PUBLIC ISSUE OF 31,92,000 EQUITY SHARES OF FACE VALUE OF RS. 10 EACH
(“EQUITY SHARES”) OF COMMERCIAL SYN BAGS LIMITED (“THE “COMPANY” OR
THE “ISSUER”) FOR CASH AT A PRICE OF RS. 24 PER EQUITY SHARE, INCLUDING
A SHARE PREMIUM OF RS. 14 PER EQUITY SHARE (THE “ISSUE PRICE”)

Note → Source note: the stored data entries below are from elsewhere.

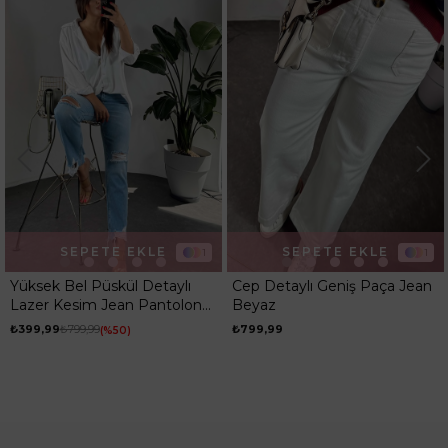
Ortam
Günlük
SEPETE EKLE
SEPETE EKLE
1
1
Yüksek Bel Püskül Detaylı
Cep Detaylı Geniş Paça Jean
Lazer Kesim Jean Pantolon
Beyaz
Açık Mavi
₺399,99
₺799,99
₺799,99
%50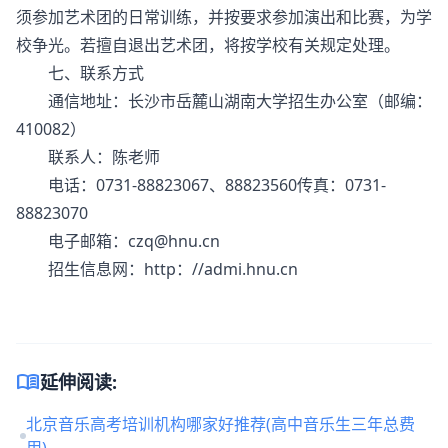
须参加艺术团的日常训练，并按要求参加演出和比赛，为学
校争光。若擅自退出艺术团，将按学校有关规定处理。
七、联系方式
通信地址：长沙市岳麓山湖南大学招生办公室（邮编：
410082）
联系人：陈老师
电话：0731-88823067、88823560传真：0731-
88823070
电子邮箱：czq@hnu.cn
招生信息网：http：//admi.hnu.cn
menu_book
延伸阅读:
北京音乐高考培训机构哪家好推荐(高中音乐生三年总费
用)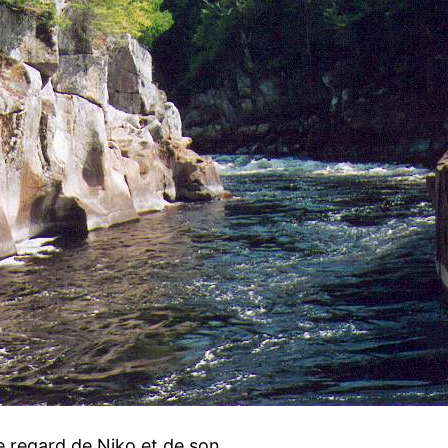
e regard de Niko et de son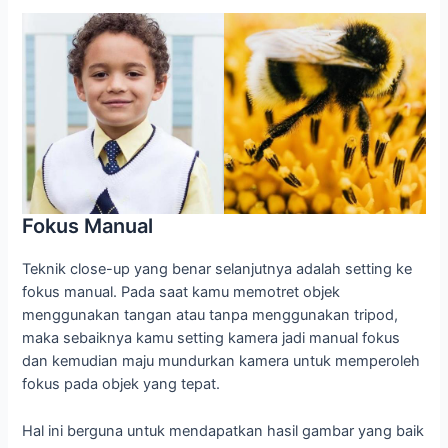
Fokus Manual
Teknik close-up yang benar selanjutnya adalah setting ke
fokus manual. Pada saat kamu memotret objek
menggunakan tangan atau tanpa menggunakan tripod,
maka sebaiknya kamu setting kamera jadi manual fokus
dan kemudian maju mundurkan kamera untuk memperoleh
fokus pada objek yang tepat.
Hal ini berguna untuk mendapatkan hasil gambar yang baik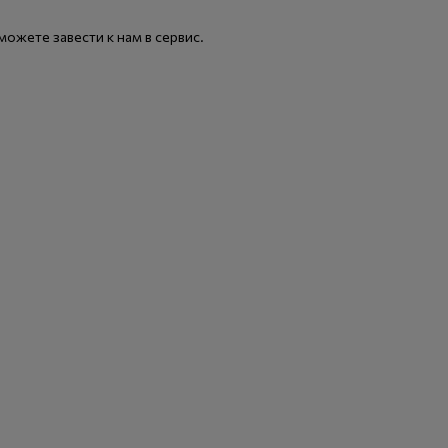
ожете завести к нам в сервис.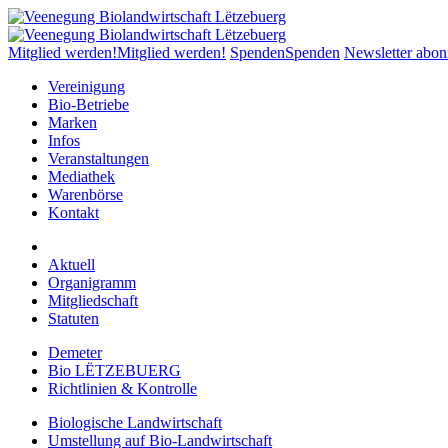
Mitglied werden!
Mitglied werden!
Spenden
Spenden
Newsletter abon
Vereinigung
Bio-Betriebe
Marken
Infos
Veranstaltungen
Mediathek
Warenbörse
Kontakt
Aktuell
Organigramm
Mitgliedschaft
Statuten
Demeter
Bio LËTZEBUERG
Richtlinien & Kontrolle
Biologische Landwirtschaft
Umstellung auf Bio-Landwirtschaft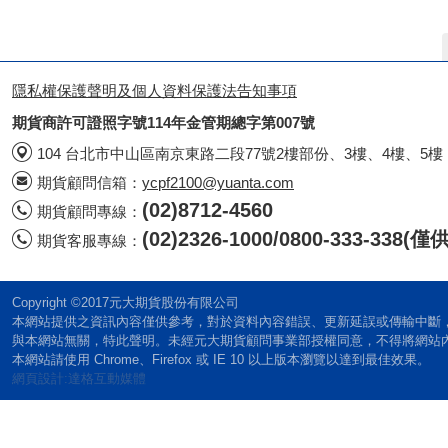
隱私權保護聲明及個人資料保護法告知事項
期貨商許可證照字號114年金管期總字第007號
104 台北市中山區南京東路二段77號2樓部份、3樓、4樓、5樓
期貨顧問信箱：
ycpf2100@yuanta.com
(02)8712-4560
期貨顧問專線：
(02)2326-1000/0800-333-338
期貨客服專線：
Copyright ©2017元大期貨股份有限公司
本網站提供之資訊內容僅供參考，對於資料內容錯誤、更新延誤或傳輸中斷
與本網站無關，特此聲明。未經元大期貨顧問事業部授權同意，不得將網站
本網站請使用 Chrome、Firefox 或 IE 10 以上版本瀏覽以達到最佳效果。
網頁設計:達格互動媒體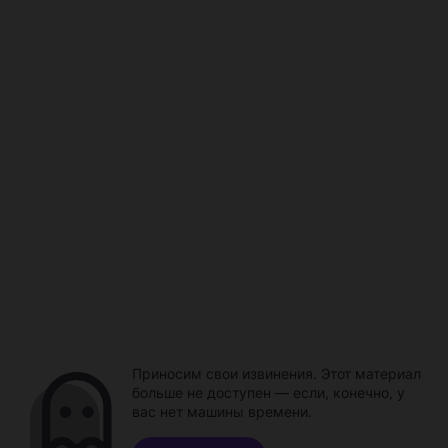
Приносим свои извинения. Этот материал
больше не доступен — если, конечно, у
вас нет машины времени.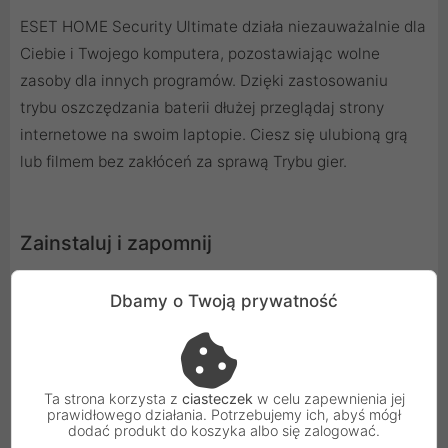
ESET HOME Security Ultimate działa niezauważalnie dla
Ciebie i Twojego komputera, pozostawiając wolne
zasoby dla innych programów. Dzięki zastosowaniu
trybu oszczędzania baterii dłużej przeglądaj strony
internetowe na swoim laptopie. Ciesz się ulubioną grą
lub filmem bez zakłóceń za sprawą Trybu gier.
Zainstaluj i zapomnij
W prosty sposób zainstaluj program na swoim
Dbamy o Twoją prywatność
urządzeniu. Następnie skonfiguruj według własnych
wymagań i potrzeb za pomocą ponad 150
szczegółowych ustawień.
Ta strona korzysta z
ciasteczek
w celu zapewnienia jej
prawidłowego działania. Potrzebujemy ich, abyś mógł
dodać produkt do koszyka albo się zalogować.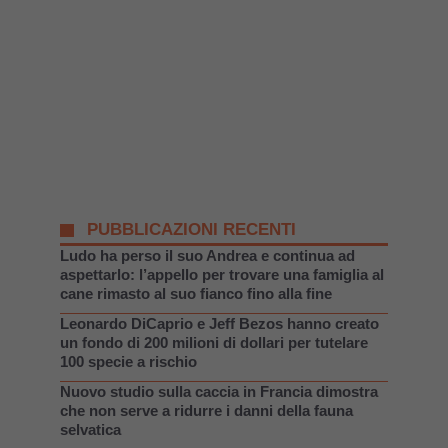
PUBBLICAZIONI RECENTI
Ludo ha perso il suo Andrea e continua ad
aspettarlo: l’appello per trovare una famiglia al
cane rimasto al suo fianco fino alla fine
Leonardo DiCaprio e Jeff Bezos hanno creato
un fondo di 200 milioni di dollari per tutelare
100 specie a rischio
Nuovo studio sulla caccia in Francia dimostra
che non serve a ridurre i danni della fauna
selvatica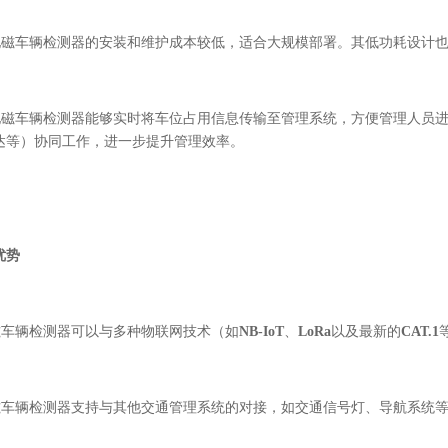
：地磁车辆检测器的安装和维护成本较低，适合大规模部署。其低功耗设计
：地磁车辆检测器能够实时将车位占用信息传输至管理系统，方便管理人员
达等）协同工作，进一步提升管理效率。
优势
地磁车辆检测器可以与多种物联网技术（如
NB-IoT
、
LoRa
以及最新的
CAT.1
地磁车辆检测器支持与其他交通管理系统的对接，如交通信号灯、导航系统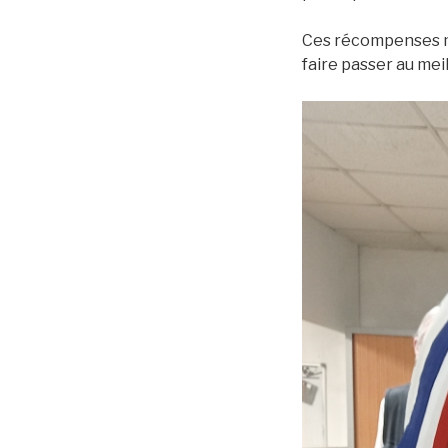
Ces récompenses me
faire passer au meil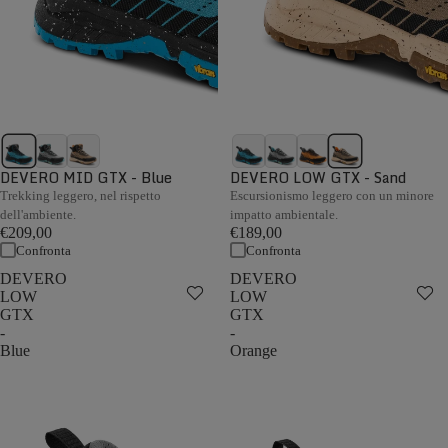
DEVERO MID GTX - Blue
DEVERO LOW GTX - Sand
Trekking leggero, nel rispetto
Escursionismo leggero con un minore
dell'ambiente.
impatto ambientale.
€209,00
€189,00
Confronta
Confronta
DEVERO
DEVERO
LOW
LOW
GTX
GTX
-
-
Blue
Orange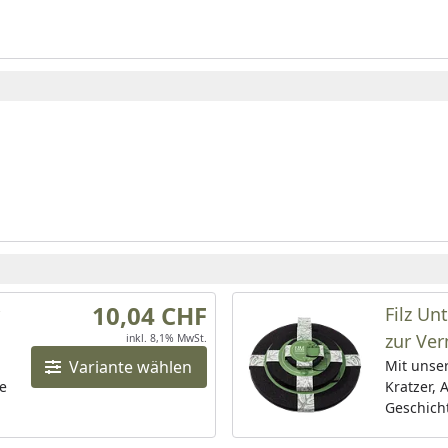
10,04 CHF
Filz Un
zur Ve
inkl. 8,1% MwSt.
Variante wählen
Wasser
Mit unser
e
Kratzer,
Geschicht
schützten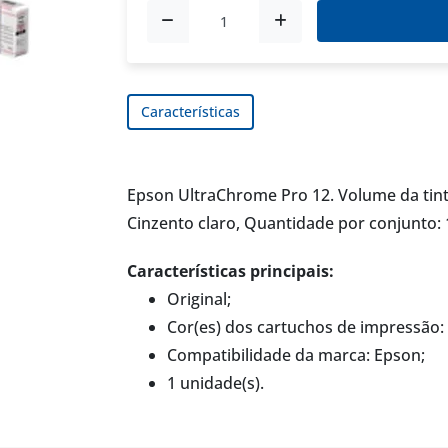
Características
Epson UltraChrome Pro 12. Volume da tinta
Cinzento claro, Quantidade por conjunto: 
Características principais:
Original;
Cor(es) dos cartuchos de impressão: 
Compatibilidade da marca: Epson;
1 unidade(s).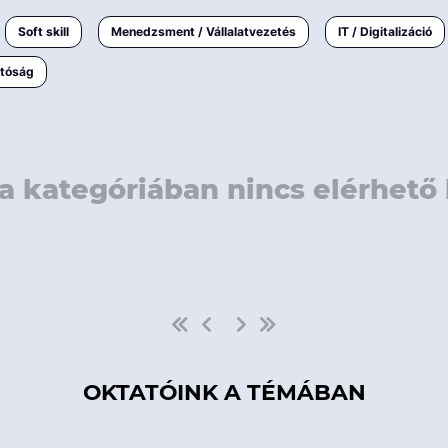
rövidebb
< 50 
Soft skill
Menedzsment / Vállalatvezetés
IT / Digitalizáció
1-3 napos
< 150
atóság
3 napnál
hosszabb
> 150
a kategóriában nincs elérhető 
OKTATÓINK A TÉMÁBAN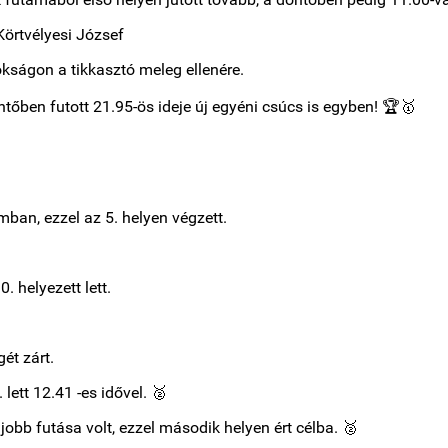
Körtvélyesi József
kságon a tikkasztó meleg ellenére.
őben futott 21.95-ös ideje új egyéni csúcs is egyben! 🏆🥇
ban, ezzel az 5. helyen végzett.
. helyezett lett.
ét zárt.
ett 12.41 -es idővel. 🥈
obb futása volt, ezzel második helyen ért célba. 🥈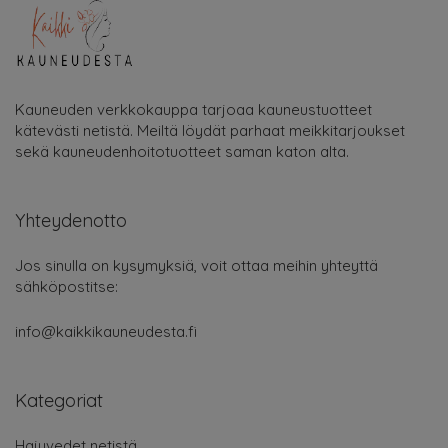
Kauneuden verkkokauppa tarjoaa kauneustuotteet
kätevästi netistä. Meiltä löydät parhaat meikkitarjoukset
sekä kauneudenhoitotuotteet saman katon alta.
Yhteydenotto
Jos sinulla on kysymyksiä, voit ottaa meihin yhteyttä
sähköpostitse:
info@kaikkikauneudesta.fi
Kategoriat
Hajuvedet netistä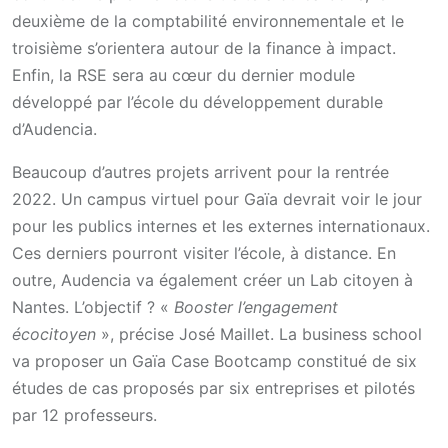
deuxième de la comptabilité environnementale et le
troisième s’orientera autour de la finance à impact.
Enfin, la RSE sera au cœur du dernier module
développé par l’école du développement durable
d’Audencia.
Beaucoup d’autres projets arrivent pour la rentrée
2022. Un campus virtuel pour Gaïa devrait voir le jour
pour les publics internes et les externes internationaux.
Ces derniers pourront visiter l’école, à distance. En
outre, Audencia va également créer un Lab citoyen à
Nantes. L’objectif ? «
Booster l’engagement
écocitoyen
», précise José Maillet. La business school
va proposer un Gaïa Case Bootcamp constitué de six
études de cas proposés par six entreprises et pilotés
par 12 professeurs.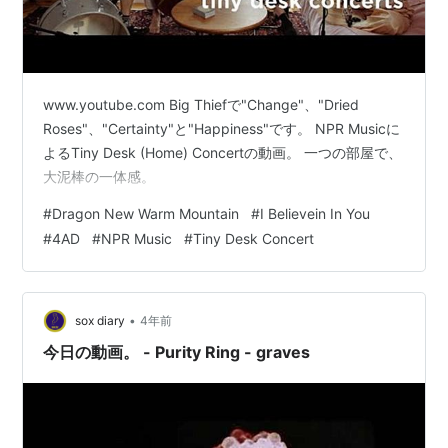
www.youtube.com Big Thiefで"Change"、"Dried
Roses"、"Certainty"と"Happiness"です。 NPR Musicに
よるTiny Desk (Home) Concertの動画。 一つの部屋で、
大泥棒の一体感。
#
Dragon New Warm Mountain
#
I Believein In You
#
4AD
#
NPR Music
#
Tiny Desk Concert
•
sox diary
4年前
今日の動画。 - Purity Ring - graves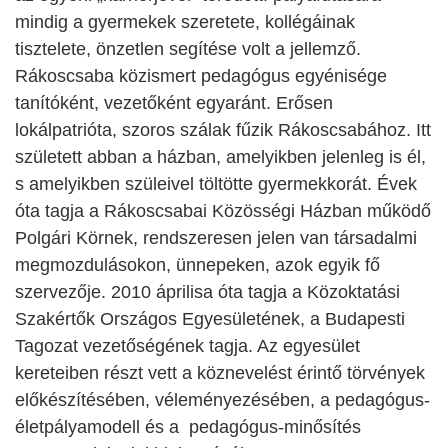
mindig a gyermekek szeretete, kollégáinak
tisztelete, önzetlen segítése volt a jellemző.
Rákoscsaba közismert pedagógus egyénisége
tanítóként, vezetőként egyaránt. Erősen
lokálpatrióta, szoros szálak fűzik Rákoscsabához. Itt
született abban a házban, amelyikben jelenleg is él,
s amelyikben szüleivel töltötte gyermekkorát. Évek
óta tagja a Rákoscsabai Közösségi Házban működő
Polgári Körnek, rendszeresen jelen van társadalmi
megmozdulásokon, ünnepeken, azok egyik fő
szervezője. 2010 áprilisa óta tagja a Közoktatási
Szakértők Országos Egyesületének, a Budapesti
Tagozat vezetőségének tagja. Az egyesület
kereteiben részt vett a köznevelést érintő törvények
előkészítésében, véleményezésében, a pedagógus-
életpályamodell és a pedagógus-minősítés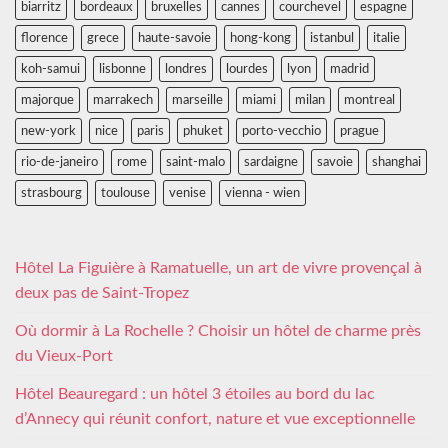
biarritz
bordeaux
bruxelles
cannes
courchevel
espagne
florence
grece
haute-savoie
hong-kong
istanbul
italie
koh-samui
lisbonne
londres
lourdes
lyon
madrid
majorque
marrakech
marseille
miami
milan
montreal
new-york
nice
paris
phuket
porto-vecchio
prague
rio-de-janeiro
rome
saint-malo
sardaigne
savoie
shanghai
strasbourg
toulouse
venise
vienna - wien
Hôtel La Figuière à Ramatuelle, un art de vivre provençal à
deux pas de Saint-Tropez
Où dormir à La Rochelle ? Choisir un hôtel de charme près
du Vieux-Port
Hôtel Beauregard : un hôtel 3 étoiles au bord du lac
d’Annecy qui réunit confort, nature et vue exceptionnelle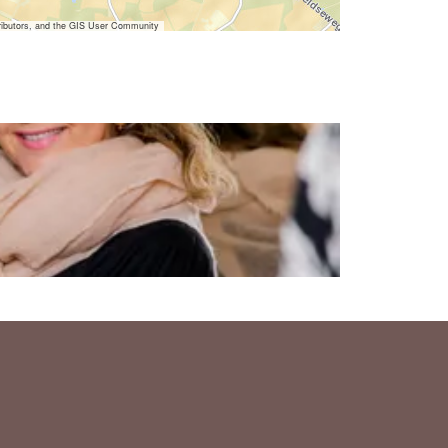
ibutors, and the GIS User Community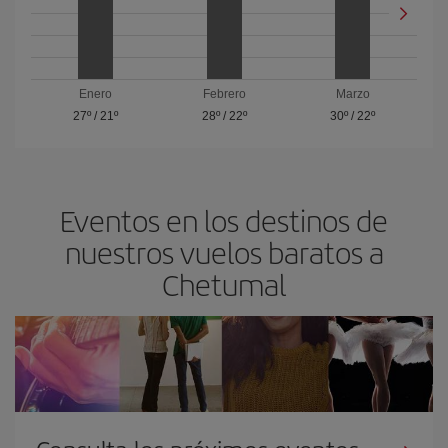
Enero
Febrero
Marzo
27º
/
21º
28º
/
22º
30º
/
22º
Eventos en los destinos de
nuestros vuelos baratos a
Chetumal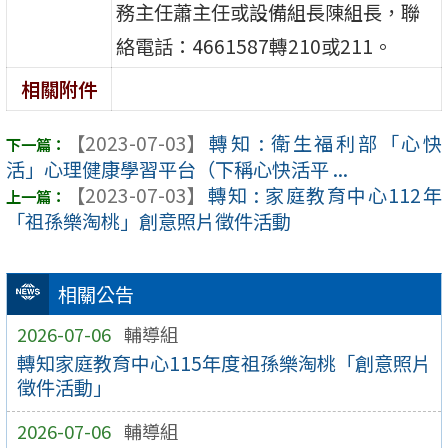
務主任蕭主任或設備組長陳組長，聯
絡電話：4661587轉210或211。
相關附件
【2023-07-03】
轉知 : 衛生福利部「心快
活」心理健康學習平台（下稱心快活平 ...
【2023-07-03】
轉知 : 家庭教育中心112年
「祖孫樂淘桃」創意照片徵件活動
相關公告
2026-07-06
輔導組
轉知家庭教育中心115年度祖孫樂淘桃「創意照片
徵件活動」
2026-07-06
輔導組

AGGREGATING RS. 766.08 LAKHS (“THE ISSUE”), OF WHICH 1,68,000 EQUITY
SHARES OF FACE VALUE OF RS. 10 EACH FOR CASH AT A PRICE OF RS. 24 PER
EQUITY SHARE, AGGREGATING RS. 40.32 LAKHS WILL BE RESERVED FOR
SUBSCRIPTION BY THE MARKET MAKER TO THE ISSUE (THE “MARKET MAKER
RESERVATION PORTION”). THE ISSUE LESS MARKET MAKER RESERVATION
PORTION I.E. ISSUE OF 30,24,000 EQUITY SHARES OF FACE VALUE OF RS. 10 EACH
FOR CASH AT A PRICE OF RS. 24 PER EQUITY SHARE, AGGREGATING RS. 725.76
LAKHS IS HEREINAFTER REFERED TO AS THE “NET ISSUE”. THE ISSUE AND THE
NET ISSUE WILL CONSTITUTE 27.01% AND 25.59% RESPECTIVELY OF THE POST
ISSUE PAID UP EQUITY SHARE CAPITAL OF OUR COMPANY.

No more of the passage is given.